RECORD SET:
Content starts

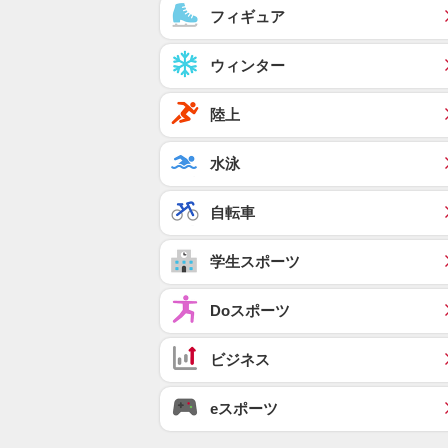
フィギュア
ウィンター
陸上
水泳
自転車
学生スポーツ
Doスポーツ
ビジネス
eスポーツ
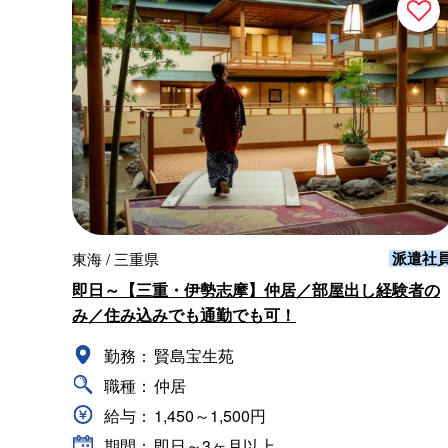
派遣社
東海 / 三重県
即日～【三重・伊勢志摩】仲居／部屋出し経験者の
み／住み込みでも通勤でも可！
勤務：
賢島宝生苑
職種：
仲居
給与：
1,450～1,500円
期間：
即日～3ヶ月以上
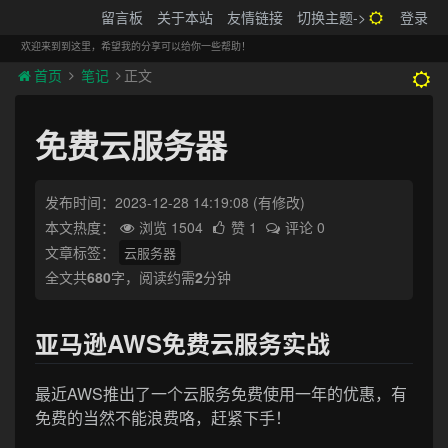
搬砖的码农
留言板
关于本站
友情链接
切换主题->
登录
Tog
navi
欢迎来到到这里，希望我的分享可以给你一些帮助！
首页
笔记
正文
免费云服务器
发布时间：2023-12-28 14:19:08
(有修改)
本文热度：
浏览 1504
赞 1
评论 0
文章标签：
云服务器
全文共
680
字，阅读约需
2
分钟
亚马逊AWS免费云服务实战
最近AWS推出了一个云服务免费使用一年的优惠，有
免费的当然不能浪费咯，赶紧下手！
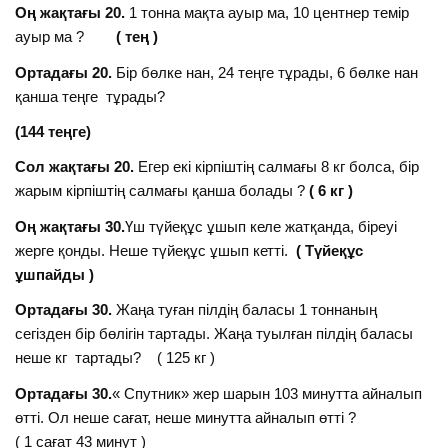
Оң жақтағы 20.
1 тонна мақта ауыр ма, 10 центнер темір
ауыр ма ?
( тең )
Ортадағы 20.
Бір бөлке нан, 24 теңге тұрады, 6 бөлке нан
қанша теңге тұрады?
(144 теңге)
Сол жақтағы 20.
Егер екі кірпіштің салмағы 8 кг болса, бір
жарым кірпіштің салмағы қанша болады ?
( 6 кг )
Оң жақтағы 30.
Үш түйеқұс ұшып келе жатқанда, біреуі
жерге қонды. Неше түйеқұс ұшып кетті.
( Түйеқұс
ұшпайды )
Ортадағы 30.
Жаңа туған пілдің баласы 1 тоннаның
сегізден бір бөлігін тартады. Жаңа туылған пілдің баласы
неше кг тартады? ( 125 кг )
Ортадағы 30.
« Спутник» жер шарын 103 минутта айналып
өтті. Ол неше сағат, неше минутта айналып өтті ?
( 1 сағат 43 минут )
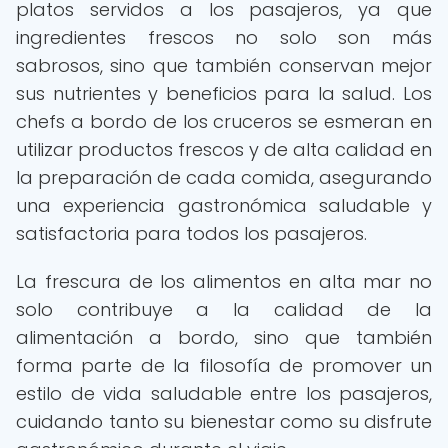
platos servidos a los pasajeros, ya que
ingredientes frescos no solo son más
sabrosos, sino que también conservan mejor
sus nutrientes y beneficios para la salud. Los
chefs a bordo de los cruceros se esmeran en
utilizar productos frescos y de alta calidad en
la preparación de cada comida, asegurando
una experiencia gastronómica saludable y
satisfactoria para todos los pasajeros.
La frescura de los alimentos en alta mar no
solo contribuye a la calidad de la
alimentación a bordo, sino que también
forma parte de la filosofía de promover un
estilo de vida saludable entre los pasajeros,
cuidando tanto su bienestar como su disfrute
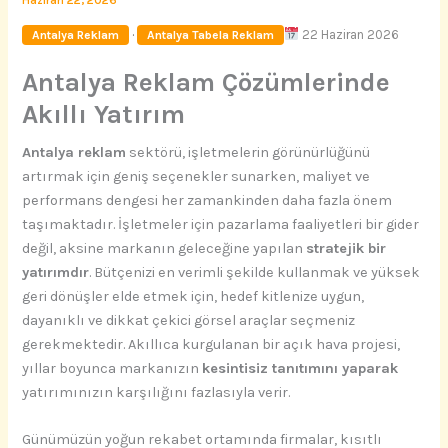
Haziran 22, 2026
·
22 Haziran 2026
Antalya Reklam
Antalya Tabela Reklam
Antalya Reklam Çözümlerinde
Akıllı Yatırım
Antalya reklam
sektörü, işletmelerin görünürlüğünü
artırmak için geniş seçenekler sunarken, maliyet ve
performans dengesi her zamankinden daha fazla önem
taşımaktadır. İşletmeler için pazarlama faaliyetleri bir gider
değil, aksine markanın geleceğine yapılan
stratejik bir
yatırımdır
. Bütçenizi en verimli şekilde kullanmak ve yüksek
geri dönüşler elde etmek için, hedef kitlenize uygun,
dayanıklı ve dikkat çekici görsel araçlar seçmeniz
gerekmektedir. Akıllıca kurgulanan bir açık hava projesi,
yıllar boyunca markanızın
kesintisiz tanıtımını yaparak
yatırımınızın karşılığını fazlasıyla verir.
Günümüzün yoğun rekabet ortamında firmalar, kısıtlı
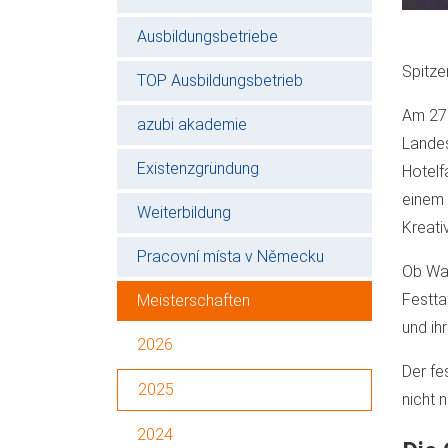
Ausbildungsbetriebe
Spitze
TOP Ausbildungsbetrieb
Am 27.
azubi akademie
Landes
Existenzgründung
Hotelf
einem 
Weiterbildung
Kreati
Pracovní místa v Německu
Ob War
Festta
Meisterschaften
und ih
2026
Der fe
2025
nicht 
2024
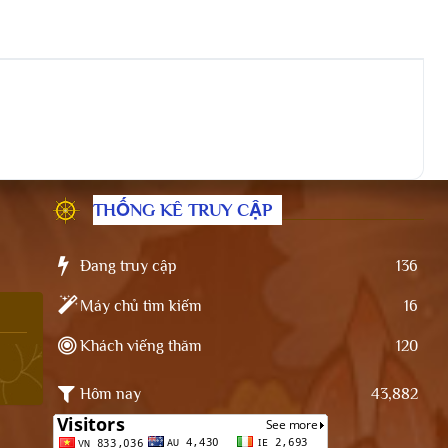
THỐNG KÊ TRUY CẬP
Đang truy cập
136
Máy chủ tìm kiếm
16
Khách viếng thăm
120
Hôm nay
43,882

Content ends
Content starts

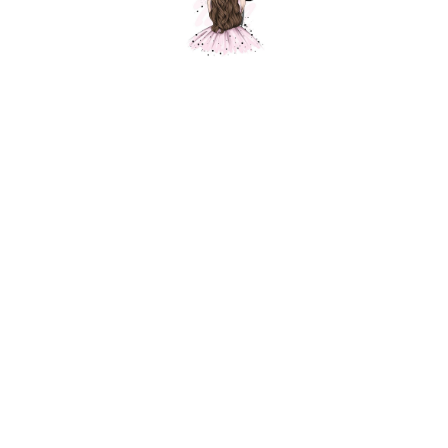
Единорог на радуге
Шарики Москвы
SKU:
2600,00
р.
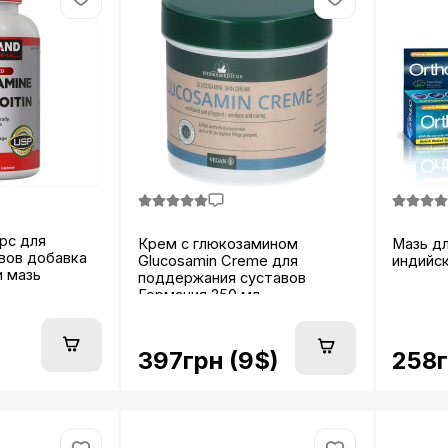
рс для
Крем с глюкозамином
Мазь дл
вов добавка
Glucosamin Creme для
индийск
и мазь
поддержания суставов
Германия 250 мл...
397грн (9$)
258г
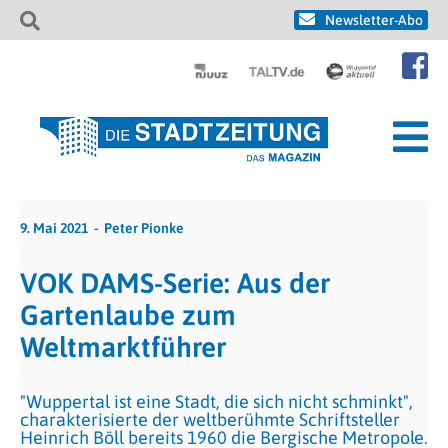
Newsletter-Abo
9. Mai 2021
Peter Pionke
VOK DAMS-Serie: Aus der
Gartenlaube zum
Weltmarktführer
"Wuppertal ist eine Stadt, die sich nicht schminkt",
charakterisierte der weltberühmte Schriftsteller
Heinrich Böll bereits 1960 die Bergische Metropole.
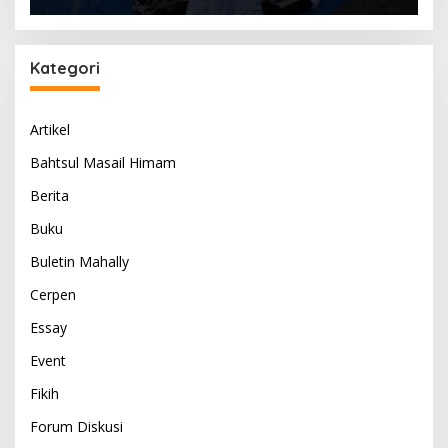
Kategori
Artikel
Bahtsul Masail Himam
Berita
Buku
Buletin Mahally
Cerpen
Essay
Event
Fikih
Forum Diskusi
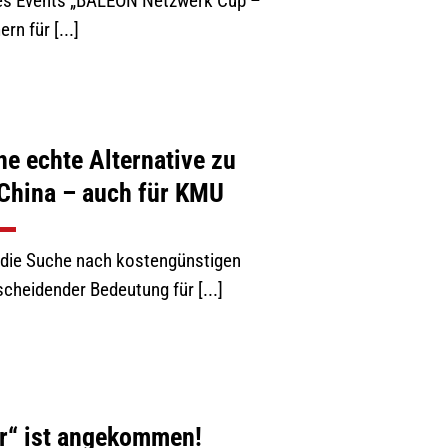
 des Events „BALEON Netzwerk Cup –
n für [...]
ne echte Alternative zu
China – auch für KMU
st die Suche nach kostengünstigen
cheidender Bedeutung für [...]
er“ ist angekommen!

Content ends
Content starts

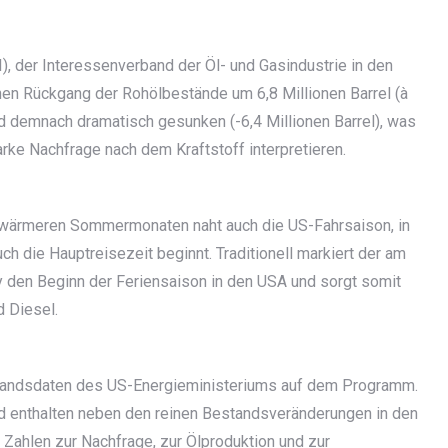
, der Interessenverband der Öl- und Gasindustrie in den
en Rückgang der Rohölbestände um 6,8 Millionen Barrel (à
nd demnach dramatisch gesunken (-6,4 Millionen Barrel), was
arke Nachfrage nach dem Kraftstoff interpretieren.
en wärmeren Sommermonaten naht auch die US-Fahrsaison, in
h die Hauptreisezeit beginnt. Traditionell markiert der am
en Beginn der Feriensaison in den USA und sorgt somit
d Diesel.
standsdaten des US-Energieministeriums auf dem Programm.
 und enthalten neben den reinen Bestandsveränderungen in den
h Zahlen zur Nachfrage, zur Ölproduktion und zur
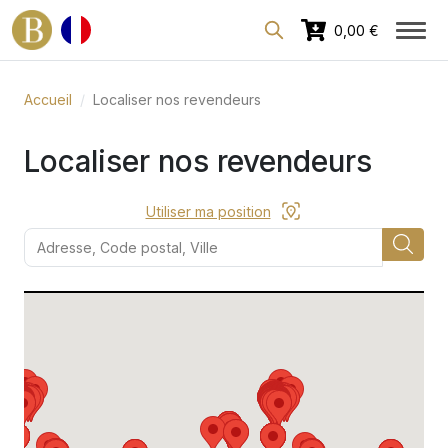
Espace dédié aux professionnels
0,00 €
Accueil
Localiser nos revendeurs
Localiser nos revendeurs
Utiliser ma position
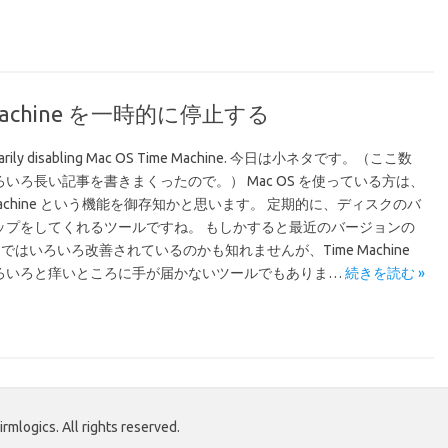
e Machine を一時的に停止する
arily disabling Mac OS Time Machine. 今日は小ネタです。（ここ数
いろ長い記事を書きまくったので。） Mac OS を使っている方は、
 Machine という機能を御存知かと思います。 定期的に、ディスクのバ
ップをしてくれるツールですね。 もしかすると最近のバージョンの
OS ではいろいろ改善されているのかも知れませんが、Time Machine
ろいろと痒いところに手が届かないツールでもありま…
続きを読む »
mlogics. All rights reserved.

Content ends

THE TASK: Both the line above containing "Шарики Москвы" and the line containing "Bahtsul Masail Himam" belong in the copy, along with every line between them; print these exactly and omit the pictures.

ANSWER TO THIS PROBLEM:
Шарики Москвы
SKU:
2600,00
р.
рс для
Крем с глюкозамином
Мазь дл
вов добавка
Glucosamin Creme для
индийск
и мазь
поддержания суставов
Германия 250 мл...
397грн (9$)
258г
Newsletter-Abo
9. Mai 2021
Peter Pionke
VOK DAMS-Serie: Aus der
Gartenlaube zum
Weltmarktführer
"Wuppertal ist eine Stadt, die sich nicht schminkt",
charakterisierte der weltberühmte Schriftsteller
Heinrich Böll bereits 1960 die Bergische Metropole.
Kategori
Artikel
Bahtsul Masail Himam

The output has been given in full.